> [WORK TASK]: Please restate, exactly as they appear, only the lines from the one that contains "Table of Contents" to the final line of the entries, with no pictures.

(Saved data entries)

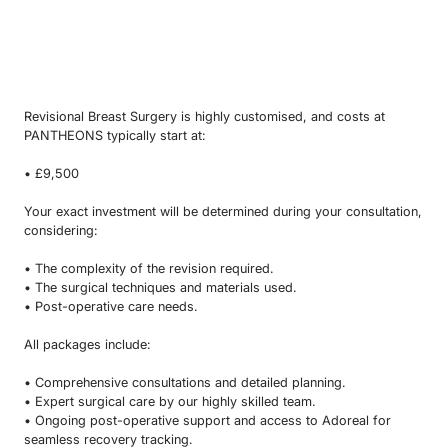
Revisional Breast Surgery is highly customised, and costs at
PANTHEONS typically start at:
• £9,500
Your exact investment will be determined during your consultation,
considering:
• The complexity of the revision required.
• The surgical techniques and materials used.
• Post-operative care needs.
All packages include:
• Comprehensive consultations and detailed planning.
• Expert surgical care by our highly skilled team.
• Ongoing post-operative support and access to Adoreal for
seamless recovery tracking.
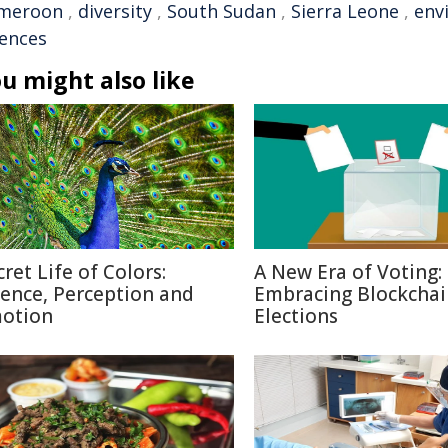
meroon
,
diversity
,
South Sudan
,
Sierra Leone
,
env
iences
u might also like
cret Life of Colors:
A New Era of Voting:
ience, Perception and
Embracing Blockchai
otion
Elections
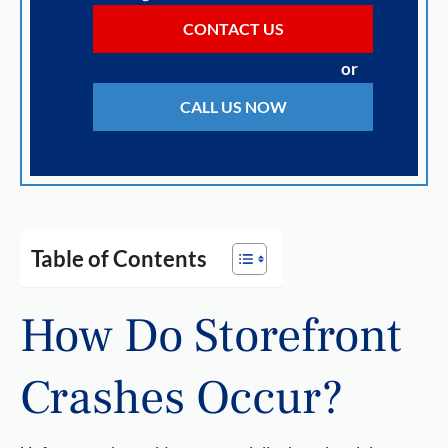
CONTACT US
or
CALL US NOW
Table of Contents
How Do Storefront
Crashes Occur?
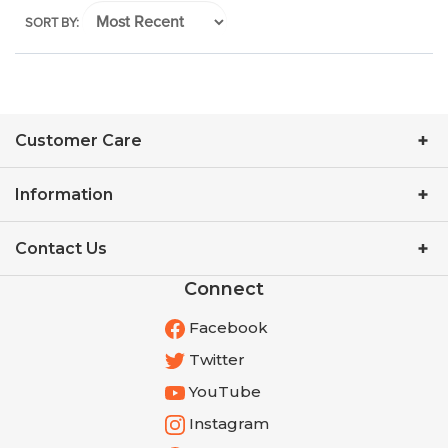
SORT BY:
Customer Care
Information
Contact Us
Connect
Facebook
Twitter
YouTube
Instagram
Pinterest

> [FINISHED TASK]:
Table of Contents
How Do Storefront
Crashes Occur?
SORT BY:
Customer Care
Information
Contact Us
Connect
Facebook
Twitter
YouTube
Instagram
Pinterest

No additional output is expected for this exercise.